Muito perto de Jesus está sua Mãe, com outras santas mulheres. Também ali está João, o mais jovem dos Apóstolos. Quando Jesus viu sua Mãe e, perto dela, o discípulo que amava, disse à sua mãe: Mulher, eis aí o teu filho. Depois disse ao discípulo: Eis aí a tua mãe. E dessa hora em diante o discípulo a levou para sua casa10. Jesus, depois de dar-se a si próprio na Última Ceia, dá-nos agora o que mais ama na terra, o que lhe resta de mais precioso. Despojaram-no de tudo. E Ele nos dá Maria como nossa Mãe.
Este gesto tem um duplo sentido. Por um lado, o Senhor preocupa-se com a Virgem, cumprindo com toda a fidelidade o quarto mandamento do Decálogo. Por outro, declara que Ela é nossa Mãe. “A Santíssima Virgem avançou também na peregrinação da fé e manteve fielmente a sua união com o Filho até a Cruz, junto da qual, não sem um desígnio divino, permaneceu de pé (Jo 19, 25), sofrendo profundamente com o seu Unigênito e associando-se com entranhas de mãe ao seu sacrifício, consentindo amorosamente na imolação da Vítima que Ela mesma tinha gerado; e, finalmente, foi dada como mãe ao discípulo pelo próprio Cristo Jesus, agonizante na Cruz”11.
“Apagam-se as luminárias do céu, e a terra fica sumida em trevas.
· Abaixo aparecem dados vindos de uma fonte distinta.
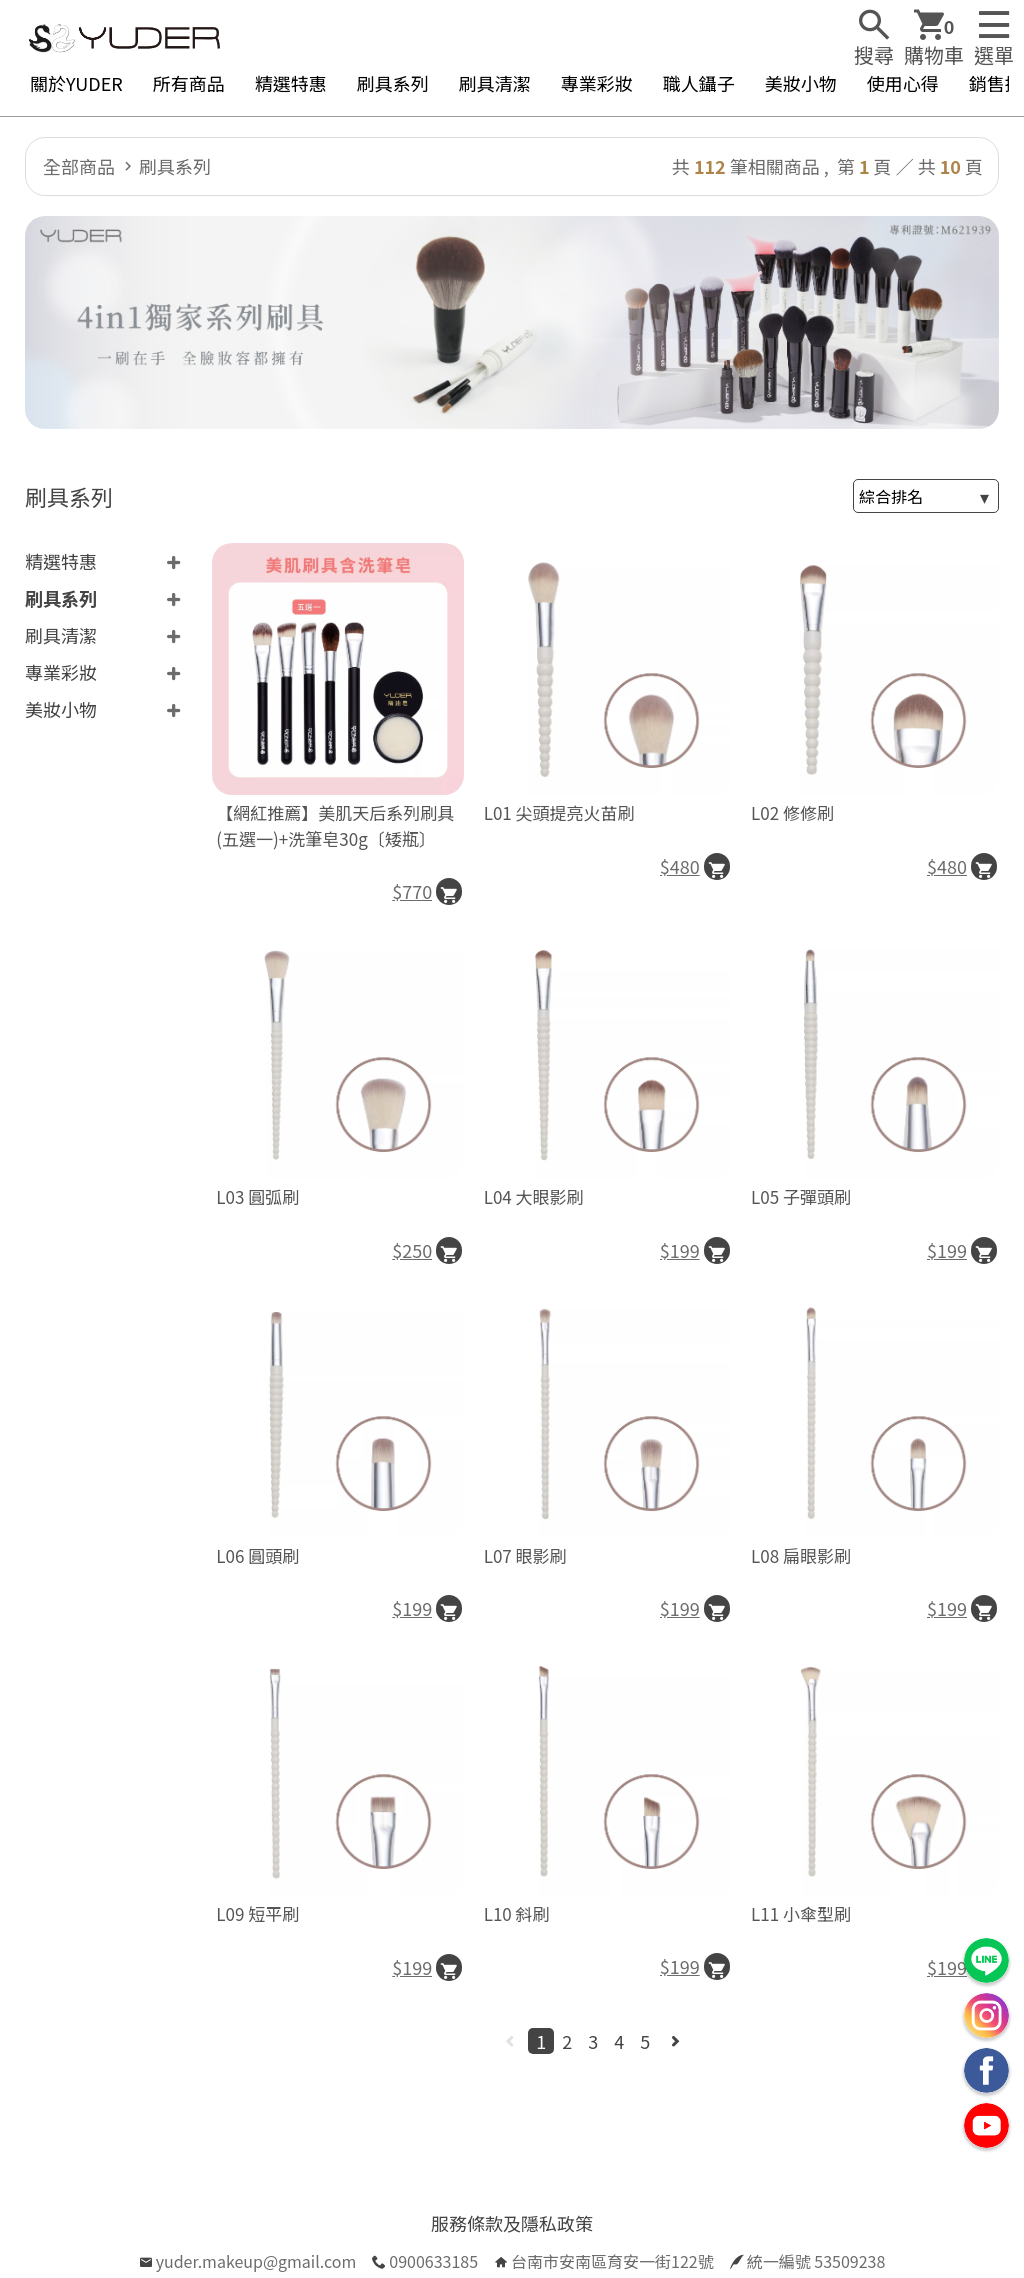  What do you see at coordinates (257, 1913) in the screenshot?
I see `L09 短平刷` at bounding box center [257, 1913].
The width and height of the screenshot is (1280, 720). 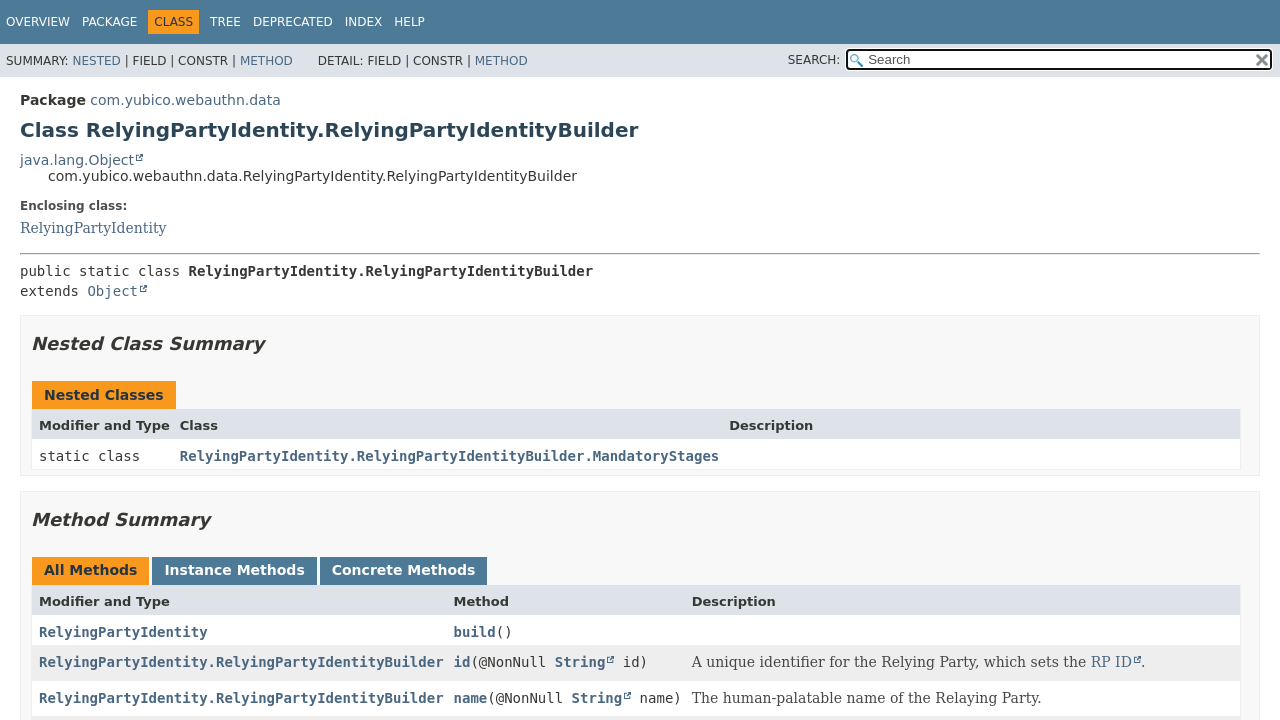 What do you see at coordinates (266, 61) in the screenshot?
I see `Method` at bounding box center [266, 61].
São perto das três, quando Jesus exclama:
“Eli, Eli, lamma sabachtani?! Isto é: Meu Deus, meu Deus, por que me abandonaste?(Mt 27, 46).
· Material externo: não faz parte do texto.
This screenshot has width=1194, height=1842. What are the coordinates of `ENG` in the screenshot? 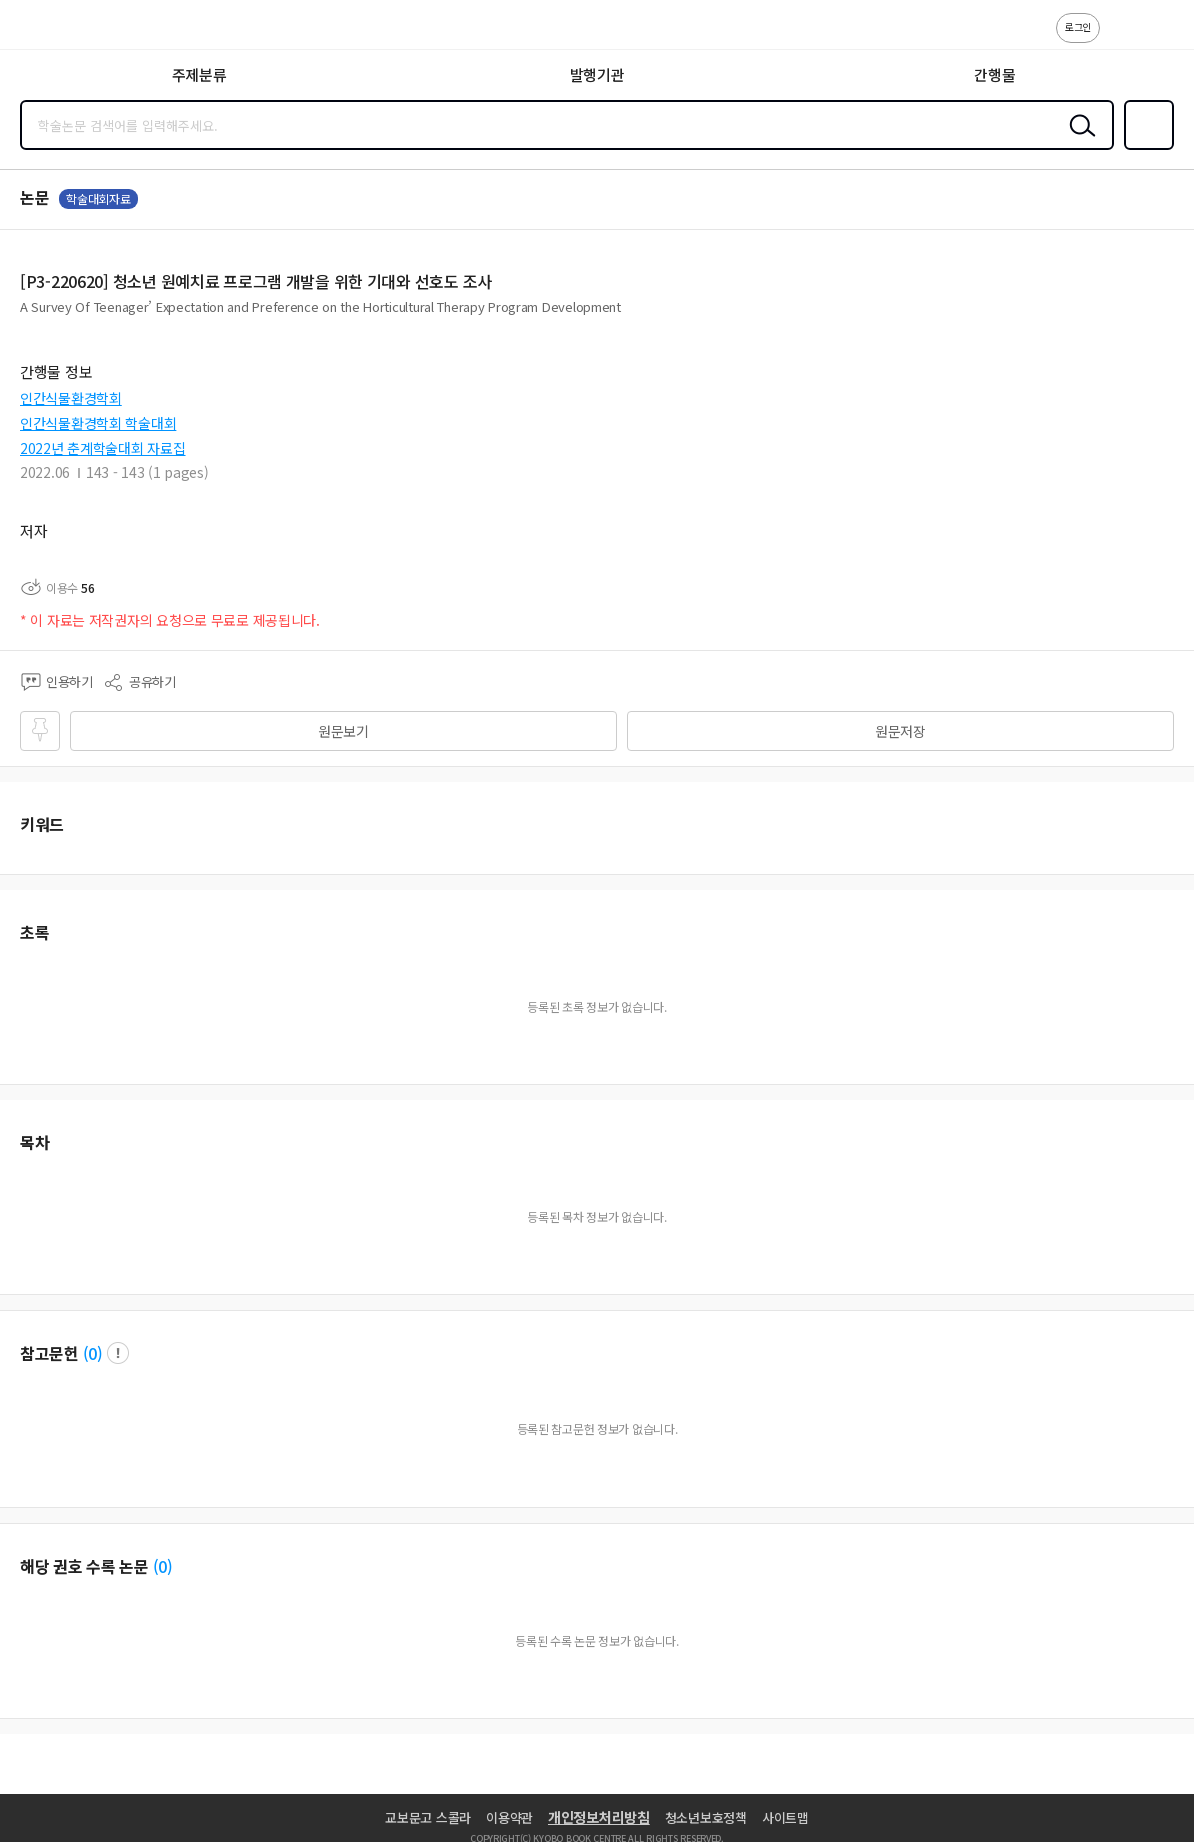 It's located at (1163, 38).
“Depois, sabendo que todas as coisas estão prestes a ser consumadas, para que se cumpra a Escritura diz:
“– Tenho sede (Jo 19, 28).
“Os soldados embebem em vinagre uma esponja e, pondo-a numa haste de hissopo, aproximam-na da sua boca. Jesus sorve o vinagre e exclama:
“– Tudo está consumado (Jo 19, 30).
“Rasga-se o véu do templo e a terra treme, quando o Senhor clama em voz forte:
“– Pai, em tuas mãos encomendo o meu espírito (Lc 23, 46).
“E expira.
“Ama o sacrifício, que é fonte de vida interior. Ama a Cruz, que é altar do sacrifício. Ama a dor, até beberes, como Cristo, o cálice até às fezes”12.
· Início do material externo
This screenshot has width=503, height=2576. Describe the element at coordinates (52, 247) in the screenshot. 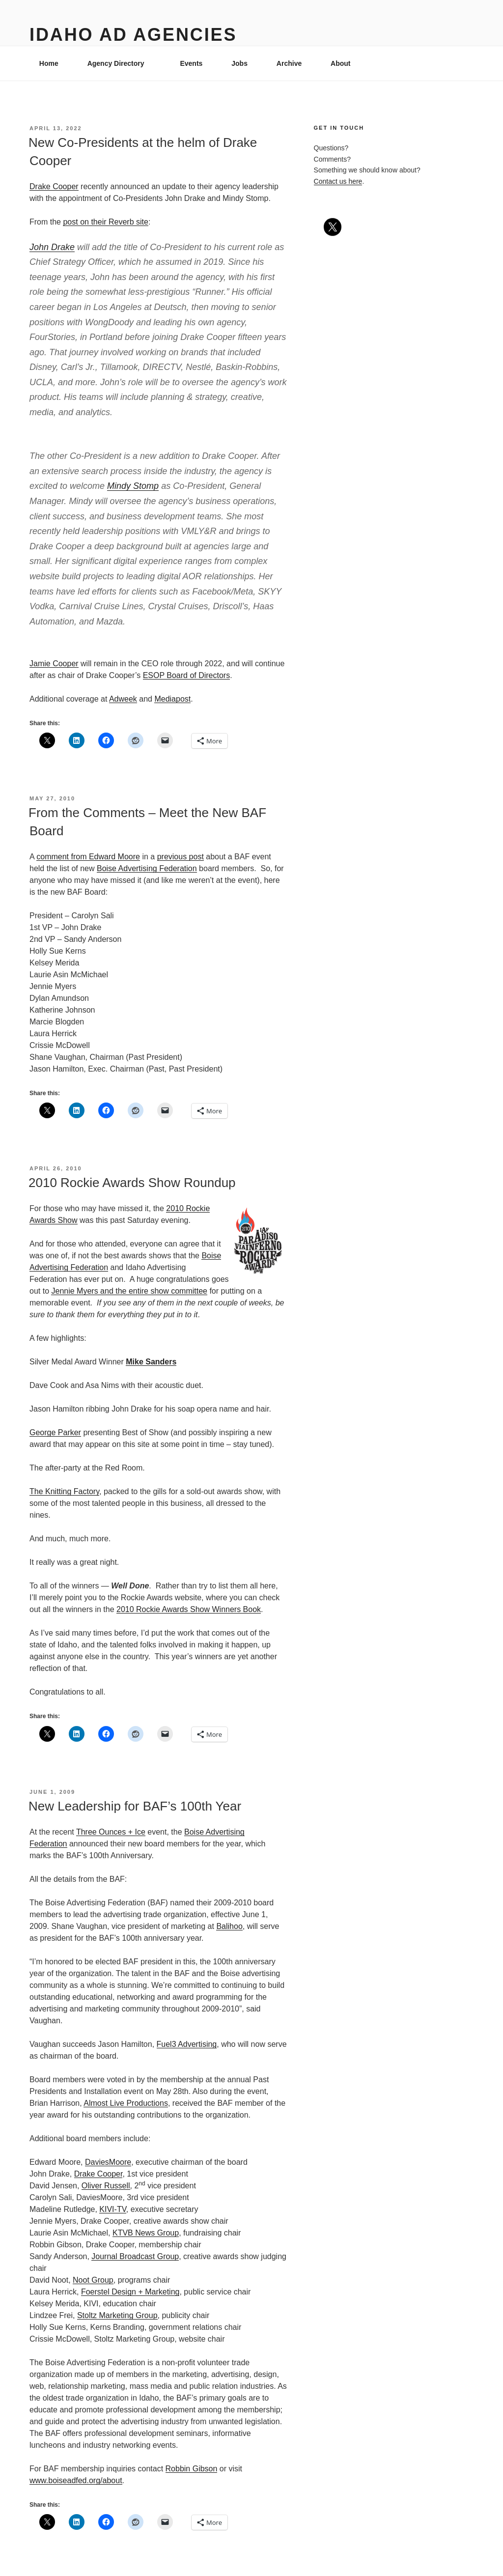 I see `John Drake` at that location.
Com Maria, nossa Mãe, ser-nos-á mais fácil consegui-lo, e por isso cantamos-lhe com o hino litúrgico: “Ó doce fonte de amor! Faz-me sentir a tua dor para que chore contigo. Faz-me chorar contigo e doer-me deveras das tuas penas enquanto vivo; porque desejo acompanhar o teu coração compassivo na cruz em que o vejo. Faz com que a cruz me enamore e que nela viva e habite…”13
(1) Hino Crux fidelis, Adoração da Cruz, Ofício da Sexta-feira da Semana Santa; (2) L. de la Palma, La Pasión del Señor, pág. 168-169; (3) Prov 31, 6-7; (4) Santo Agostinho, Coment. sobre o Salmo 21, 11, 8; (5) cfr. 1 Cor 1, 23; (6) Josemaría Escrivá, Via Sacra, XIª est., n. 1; (7) Lc 23, 43; (8) Gal 2, 20; (9) R. Guardini, O Senhor; (10) Jo 19, 26-27; (11) Conc. Vat. II, Const. Lumen gentium, 58; (12) Josemaría Escrivá, Via Sacra, XIIª est.; (13) hino Stabat Mater.